# [SOLVED] Haswell Temps



## Overseer2 (Sep 8, 2013)

I am not really having any problems and I am pretty sure my temps are ok from what I have read but I wanted another opinion just to make sure. My idol temps are good (30c) but when gaming I will reach 76c(24c room temp). I have read two different thermal temps. Intel says 72c while others say 100c so I am not sure which is correct. I do lean towards the 100c as correct as I have more than adequate cooling. My Vcore is at 1.202 and from what I have read that's very good. Should I be worried? I have had no BSOD's or system crashes. The system is only 2 weeks old though. Here is a complete list of my hardware.
Case - Thermaltake Overseer
Board - Asus Z87 pro
Cooler - Corsair H100i
PSU - Cooler Master Silent Pro 1000 watt modular
Video card - MSI Twin Frozer 7870
I have not yet run Pime95 but have run Sandra light and still only reached mid 70's. Sandra light runs only for about half an hr. though.


----------



## Wrench97 (May 10, 2008)

*Re: Haswell Temps*

Tcase is 72.72c that's when the CPU will start slowing down.
ARK | Intel® Core


----------



## Masterchiefxx17 (Feb 27, 2010)

*Re: Haswell Temps*

Where are you getting your readings from?


----------



## Tyree (May 10, 2009)

*Re: Haswell Temps*

Are you OC'ing?
Monitor the CPU temps using HWMonitor while running some CPU intensive apps.
Are you certain the CPU cooler is secured properly? Did you properly apply the thermal paste?
Have you tried using the OEM heatsink fan? It will be fine with no OC.


----------



## Overseer2 (Sep 8, 2013)

*Re: Haswell Temps*



Tyree said:


> Are you OC'ing?
> Monitor the CPU temps using HWMonitor while running some CPU intensive apps.
> Are you certain the CPU cooler is secured properly? Did you properly apply the thermal paste?
> Have you tried using the OEM heatsink fan? It will be fine with no OC.
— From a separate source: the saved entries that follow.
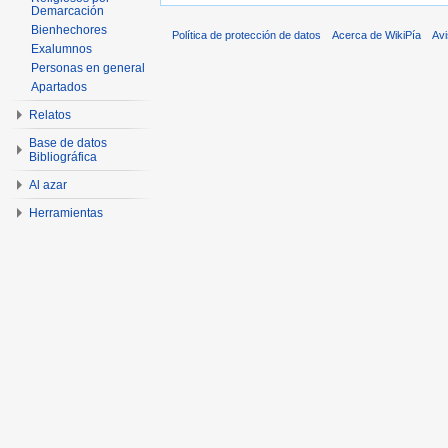
Demarcación
Bienhechores
Política de protección de datos
Acerca de WikiPía
Avi
Exalumnos
Personas en general
Apartados
Relatos
Base de datos
Bibliográfica
Al azar
Herramientas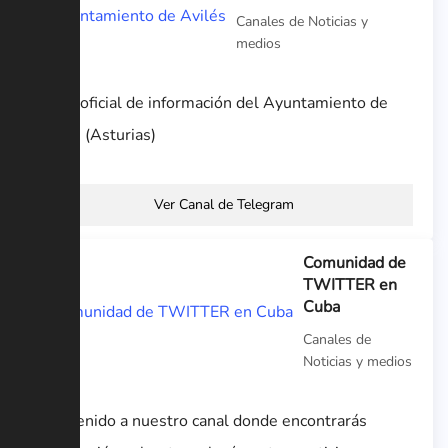
Canales de Noticias y
medios
Canal oficial de información del Ayuntamiento de
Avilés (Asturias)
Ver Canal de Telegram
Comunidad de
TWITTER en
Cuba
Canales de
Noticias y medios
Bienvenido a nuestro canal donde encontrarás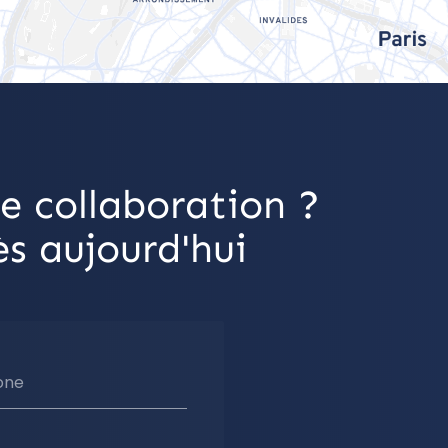
e collaboration ?
s aujourd'hui
one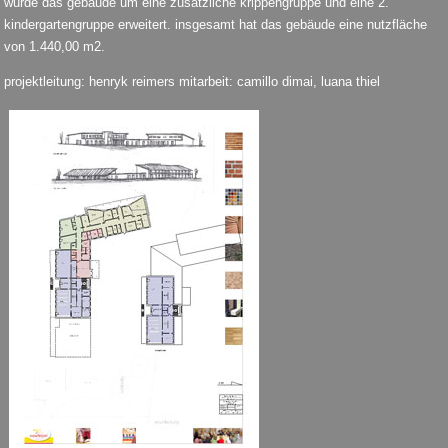
wurde das gebäude um eine zusätzliche krippengruppe und eine 2.
kindergartengruppe erweitert. insgesamt hat das gebäude eine nutzfläche
von 1.440,00 m2.
projektleitung: henryk reimers mitarbeit: camillo dimai, luana thiel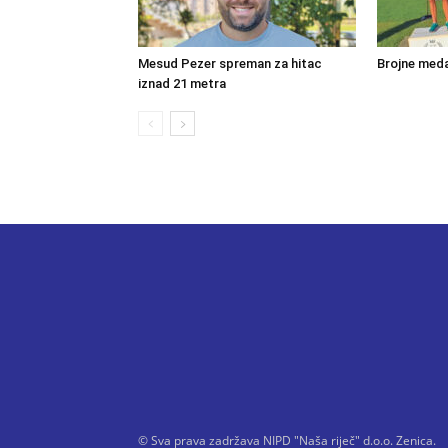
Mesud Pezer spreman za hitac
Brojne meda
iznad 21 metra
© Sva prava zadržava NIPD "Naša riječ" d.o.o. Zenica.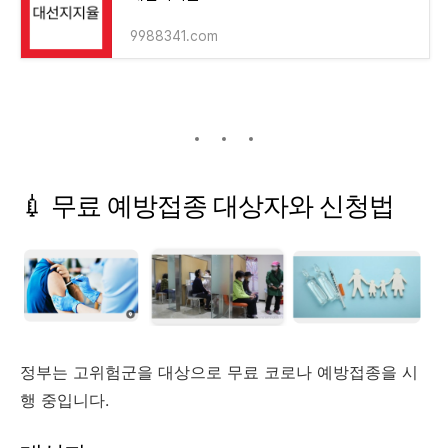
9988341.com
💉 무료 예방접종 대상자와 신청법
정부는 고위험군을 대상으로 무료 코로나 예방접종을 시
행 중입니다.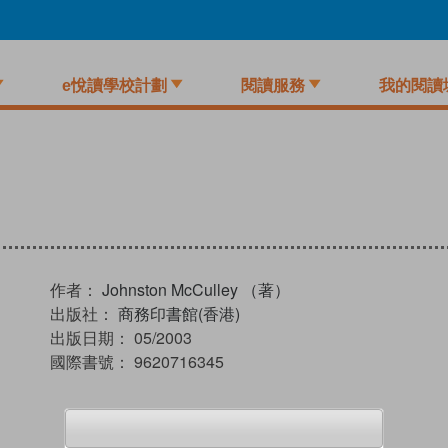
e悅讀學校計劃
閱讀服務
我的閱讀
作者：
Johnston McCulley （著）
出版社：
商務印書館(香港)
出版日期：
05/2003
國際書號：
9620716345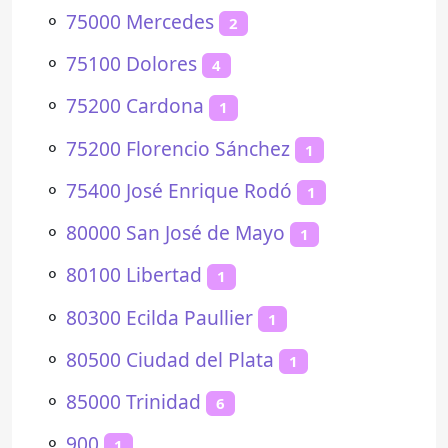
⚬
75000 Mercedes
2
⚬
75100 Dolores
4
⚬
75200 Cardona
1
⚬
75200 Florencio Sánchez
1
⚬
75400 José Enrique Rodó
1
⚬
80000 San José de Mayo
1
⚬
80100 Libertad
1
⚬
80300 Ecilda Paullier
1
⚬
80500 Ciudad del Plata
1
⚬
85000 Trinidad
6
⚬
900
1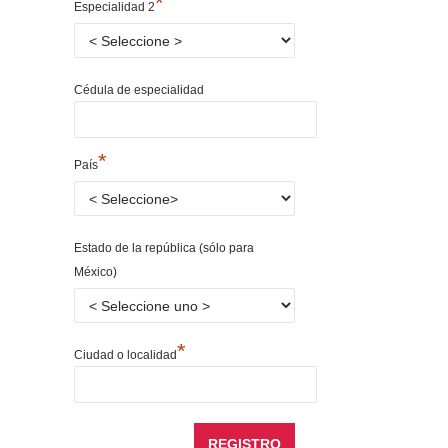
*
Especialidad 2
Cédula de especialidad
*
País
Estado de la república (sólo para
México)
*
Ciudad o localidad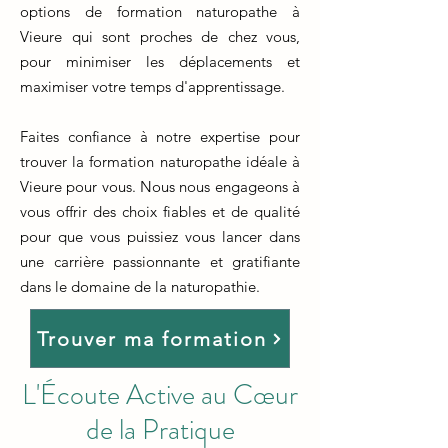
options de formation naturopathe à
Vieure qui sont proches de chez vous,
pour minimiser les déplacements et
maximiser votre temps d'apprentissage.
Faites confiance à notre expertise pour
trouver la formation naturopathe idéale à
Vieure pour vous. Nous nous engageons à
vous offrir des choix fiables et de qualité
pour que vous puissiez vous lancer dans
une carrière passionnante et gratifiante
dans le domaine de la naturopathie.
Trouver ma formation
L'Écoute Active au Cœur
de la Pratique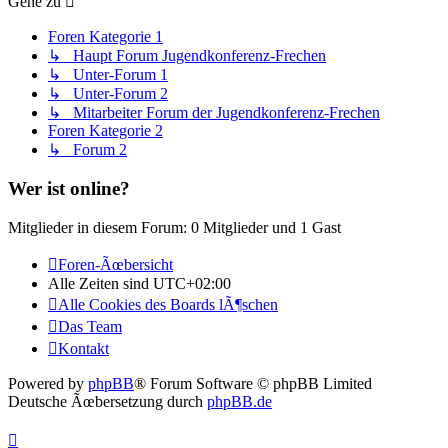
Gehe zu
Foren Kategorie 1
↳ Haupt Forum Jugendkonferenz-Frechen
↳ Unter-Forum 1
↳ Unter-Forum 2
↳ Mitarbeiter Forum der Jugendkonferenz-Frechen
Foren Kategorie 2
↳ Forum 2
Wer ist online?
Mitglieder in diesem Forum: 0 Mitglieder und 1 Gast
Foren-Ãœbersicht
Alle Zeiten sind
UTC+02:00
Alle Cookies des Boards lÃ¶schen
Das Team
Kontakt
Powered by
phpBB
® Forum Software © phpBB Limited
Deutsche Ãœbersetzung durch
phpBB.de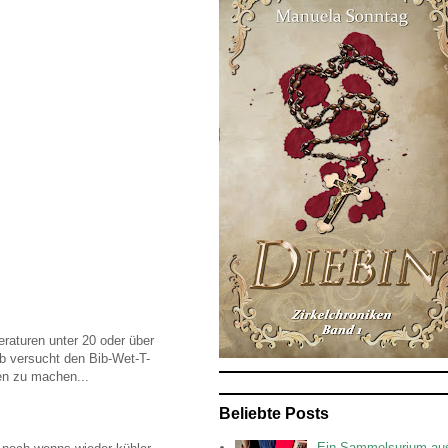
raturen unter 20 oder über
ab versucht den Bib-Wet-T-
ken zu machen...
Beliebte Posts
Ein Sammelsurium au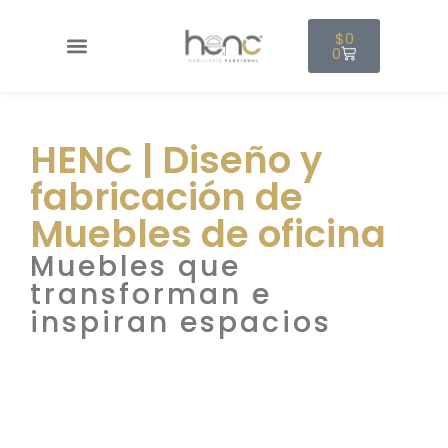
$
0
0
HENC | Diseño y
fabricación de
Muebles de oficina
Muebles que
transforman e
inspiran espacios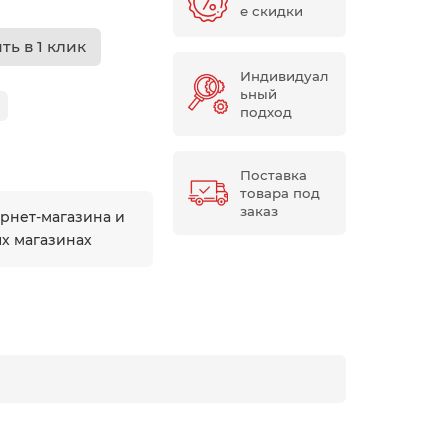
е скидки
ть в 1 клик
Индивидуал
ьный
подход
Поставка
товара под
заказ
ернет-магазина и
ых магазинах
There is one thing I have found about these temps using the H100i. Corsair says its compatible with the 1150 socket but when I hooked it up after installing the backing plate stand offs it was loose. Corsair told me this was normal. When I hook up the water block everything seems nice and tight. I did read one thread researching this and he said that he went to the hardware store and bought some small faucet washers and installed them on the mounting plate to the back of the mother board to tighten it up. He says it dropped temps buy 5 degrees. Also the block already had paste and no I did not try the OEM heat sink as it looks like it's a piece of garbage. There also has been no throttling of the CPU occurring. It runs like a charm. I am not new to overclocking but I am no pro either and these chips are allot different than anything else I have encountered. For example you can set each cores multiplier separately. Leaving the multiplier on auto it sets it up like this- Core 0=42 - 1=42 - 2=41 - 3=40. So each core can be set at different speeds. There is an option in the bios to synchronize all cores or set it to auto, I have all cores at x42. I will set that back to normal and see if that does anything. I have also read that these chips won't start throttling until it hits 85-90c. If there is one thing I have noticed about researching this is the more you research the more confused you get.


----------



## Wrench97 (May 10, 2008)

*Re: Haswell Temps*

I guess Intel is wrong about the tcase on there own chips then...................


----------



## Tyree (May 10, 2009)

*Re: Haswell Temps*

The OEM heatsink/fan is more than capable of properly cooling the CPU as long as no OC is applied. Liquid offers no advantage over air, under normal use, and there is always the concern with leakage.


----------



## Overseer2 (Sep 8, 2013)

*Re: Haswell Temps*

I have set everything back to stock settings . Ran Aida64 bench mark. Max temp was 56. The H100i is actually the third sealed water unit I have owned and have never had a leakage issue. I actually bought this cooler because it was what was recommended for the Haswell chips if your overclocking. Here is a link you guys may find useful on overclocking the Haswell chips. It explains the temps and how to properly overclock these chips. You will see things are a bit different. As far as the temps go I will leave it at stock speeds until I am 100% sure on the temps and have read a little more on how to properly overclock these chips.
3 Step Guide to Overclock Your i7 / i5 Haswell Platform | Overclockers


----------



## Overseer2 (Sep 8, 2013)

*Re: Haswell Temps*

Hmmm. Just read over the whole thread and realized I never mentioned my overclock speed. I could have swore I did lol. Brain fart. Anyways, clock speed was 3.8 - 4.2 turbo. Vcore 1.202, block is 100. x is 42.


----------



## Tyree (May 10, 2009)

*Re: Haswell Temps*

And what real world improvements do you realize with the OC? :smile:


----------



## Overseer2 (Sep 8, 2013)

*Re: Haswell Temps*



Tyree said:


> And what real world improvements do you realize with the OC? :smile:


Browsing and normal use absolutely none. While gaming about 10 fps. Considering I am an avid gamer those extra frames stop any lag I would have experienced.


----------